Meningkatkan kesejahteraan Petani Cabai melalui Pembentukan Pasar Cabai Kering (Sebuah Harapan)
Cabai merupakan salah satu tanaman sayuran penting di Indonesia dan bahkan dunia. Dengan berbagai kandungan mineral dan vitamin di dalamnya cabai sangat dibutuhkan oleh manusia untuk kesehatan. Cabai banyak mengandung senyawa oleoresin yang sangat bermanfaat untuk mencegah penggumpalan darah serta penyumbatan darah dan stroke. Dismping itu kadungan beta-carotin dan antocinin sangat bermanfaat untuk mencegah penyakit kanker dan jantung. Kandungan vitamin C pada cabai diketahui lebih tinggi dari kadungan pada jeruk.
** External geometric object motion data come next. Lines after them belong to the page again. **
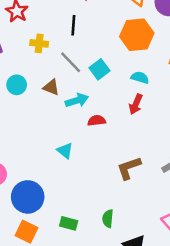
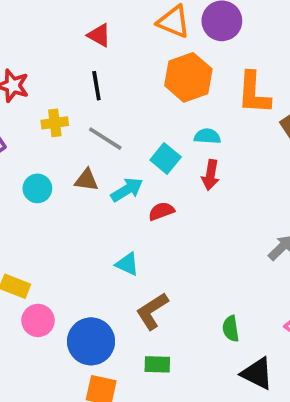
cyan square: (100, 69) -> (166, 159), moved
brown L-shape: (129, 168) -> (152, 311), moved
green semicircle: (108, 219) -> (231, 329), moved

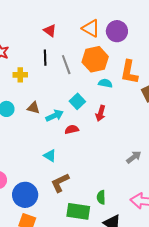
cyan semicircle: (207, 136) -> (105, 83), moved
gray line: (105, 139) -> (66, 65), moved, turned 30
green rectangle: (157, 364) -> (78, 211), moved, size x1.6

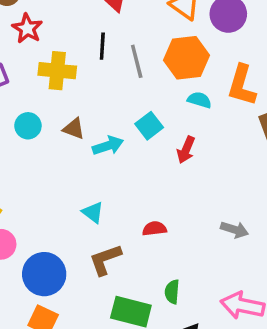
yellow cross: (20, 75) -> (57, 71), size x1.5
red semicircle: (72, 130) -> (154, 229), moved
gray arrow: (134, 157) -> (234, 230), turned 49

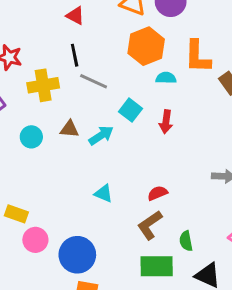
gray line: (137, 61) -> (94, 81), moved, turned -36
brown L-shape: (105, 260) -> (150, 225), moved

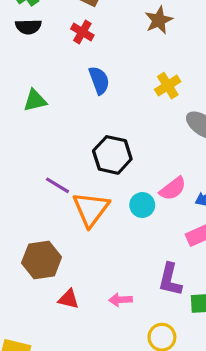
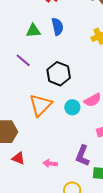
green triangle: (35, 100) -> (33, 31), moved
purple line: (57, 185) -> (23, 60), moved

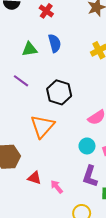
cyan circle: (72, 107) -> (87, 146), moved
red triangle: (18, 158) -> (34, 178), moved
pink arrow: (50, 163) -> (57, 187), turned 48

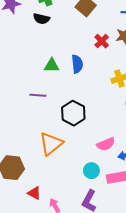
red cross: (46, 11) -> (102, 41), moved
purple line: (21, 81) -> (38, 95), turned -42

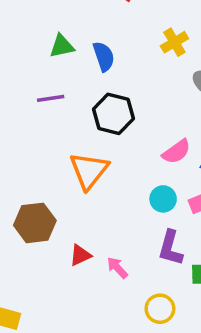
blue semicircle: (77, 64) -> (104, 56), moved
red triangle: (34, 193) -> (80, 255), turned -40

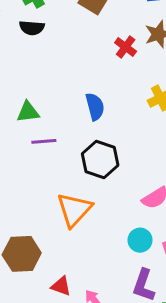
green triangle: (62, 46) -> (28, 112), moved
red triangle: (80, 255) -> (61, 286), turned 40

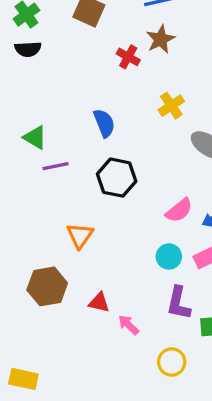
green triangle: (28, 112) -> (35, 137), turned 45
orange triangle: (74, 210) -> (80, 236), moved, size x0.7
red triangle: (61, 286) -> (99, 302), moved

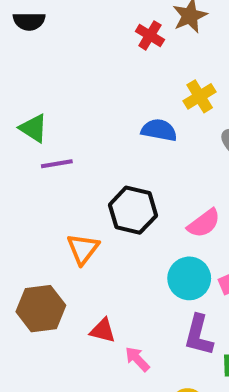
blue semicircle: (104, 123) -> (159, 130), moved, turned -60
black hexagon: (117, 178) -> (133, 210), moved
cyan circle: (169, 256) -> (189, 278), size x1.4

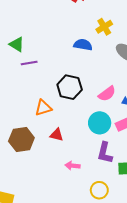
orange triangle: (83, 249) -> (43, 108), turned 36
red triangle: (103, 331) -> (57, 135), moved
pink arrow: (137, 359) -> (73, 166), turned -40

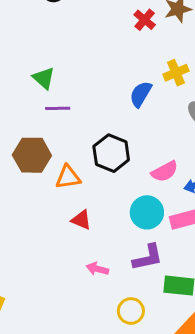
blue semicircle: (83, 45) -> (141, 94), turned -78
brown hexagon: (21, 140) -> (32, 155), moved
purple L-shape: (105, 153) -> (148, 258), turned -125

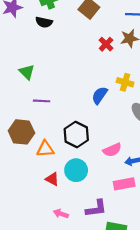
yellow cross: (176, 73) -> (125, 82), turned 35
green triangle: (44, 78) -> (27, 72), moved
cyan circle: (147, 212) -> (76, 170), moved

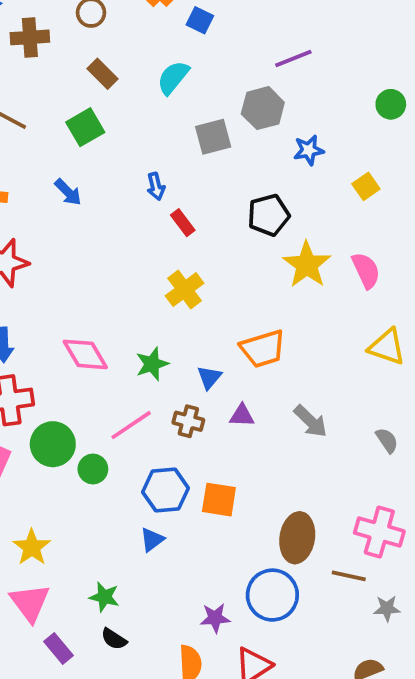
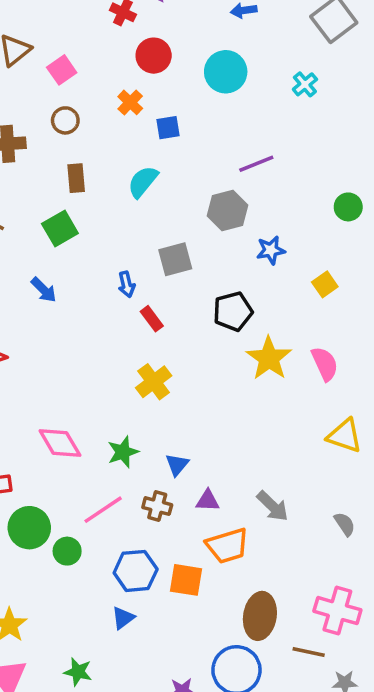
blue square: (200, 20) -> (168, 128), turned -35
brown rectangle: (102, 74) -> (76, 178), turned 40
gray square: (213, 137) -> (175, 259), moved
orange trapezoid: (263, 349) -> (227, 546), moved

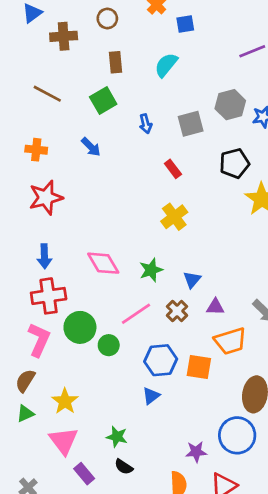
gray hexagon: (227, 211) -> (230, 105), moved
blue arrow: (127, 284) -> (146, 124), moved
brown cross: (157, 506) -> (177, 311), turned 30

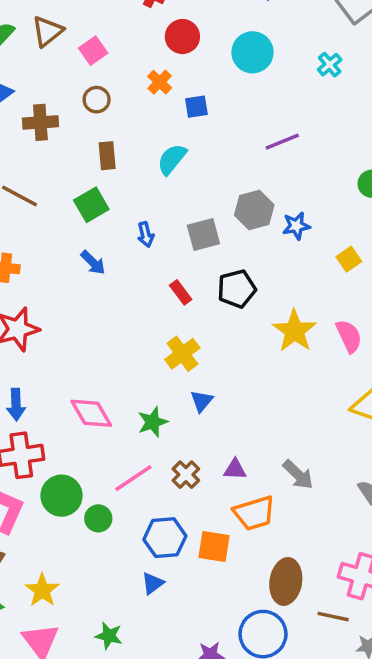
blue arrow: (91, 147) -> (93, 263), moved
black pentagon: (234, 163) -> (237, 289), moved
blue triangle: (192, 280) -> (202, 401), moved

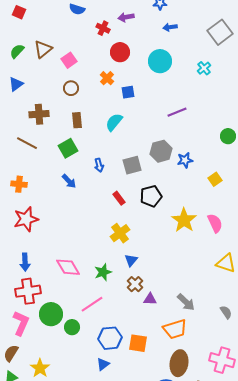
brown cross: (40, 122) -> (39, 114), moved
brown cross: (186, 475) -> (135, 284), moved
orange trapezoid: (254, 513) -> (175, 329), moved

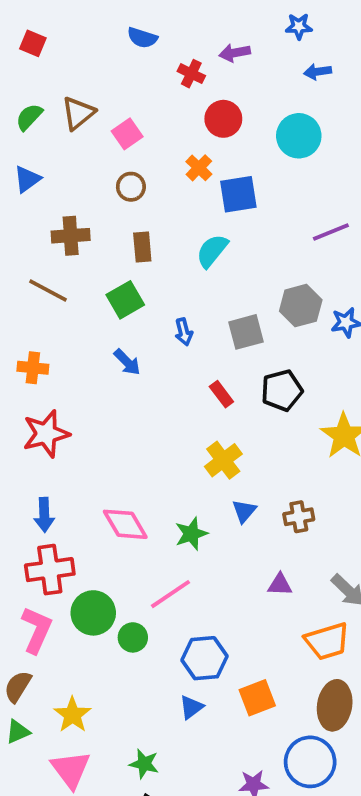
blue square: (128, 92) -> (238, 194), size x1.5
brown cross: (135, 284) -> (299, 517), moved, turned 35
orange square: (138, 343) -> (257, 698), moved, turned -30

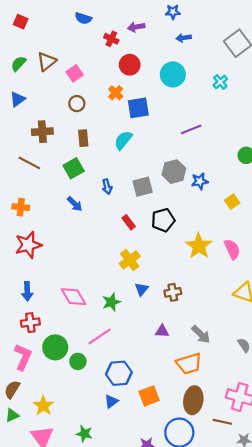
red cross: (50, 570) -> (30, 323), size x0.7

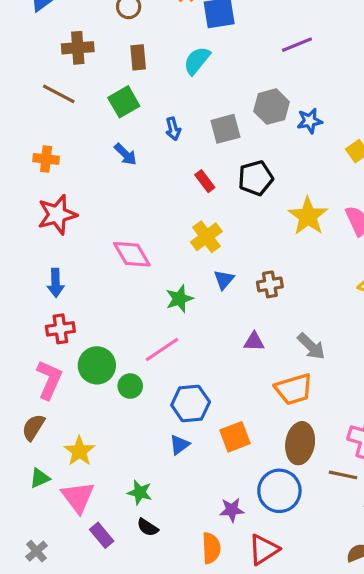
pink diamond: (74, 297) -> (132, 254), moved
green triangle: (12, 415) -> (40, 478), moved

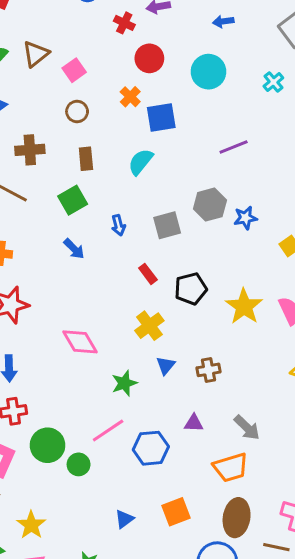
black pentagon: (256, 178) -> (191, 289), moved
blue hexagon: (191, 403) -> (151, 448), moved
Indonesia sebagai Negara dengan jumlah penduduk terbesar ke tiga di dunia tercatat sebagai konsumen ke tiga setelah China dan India. Kebutuhan benih cabai sebagai bibit juga terbesar ketiga di dunia setelah China dan India. Rata-rata kebutuhan benih cabai di Indonesia berkisar 30 ton benih per tahun, sedangkan China dan India masing-masing 110 ton dan 90 ton benih per tahun. Hal ini menggambarkan betapa besar peluang bisnis dalam hal penyediaan benih cabai di dunia. Di Indonesia di kenal tiga tipe utama cabai, yaitu besar, keriting dan rawit. Pengguna cabai di Indoesia di bagi 2 sektor, sector rumah tangga dan Industri. Untuk rumah tangga sebgian besar mengkonsumsi dala bentuk cabai merah segar/red fresh sedangkan sector idustri memerlukan dalam bentuk nerah segar, kering, bubuk dan pasta.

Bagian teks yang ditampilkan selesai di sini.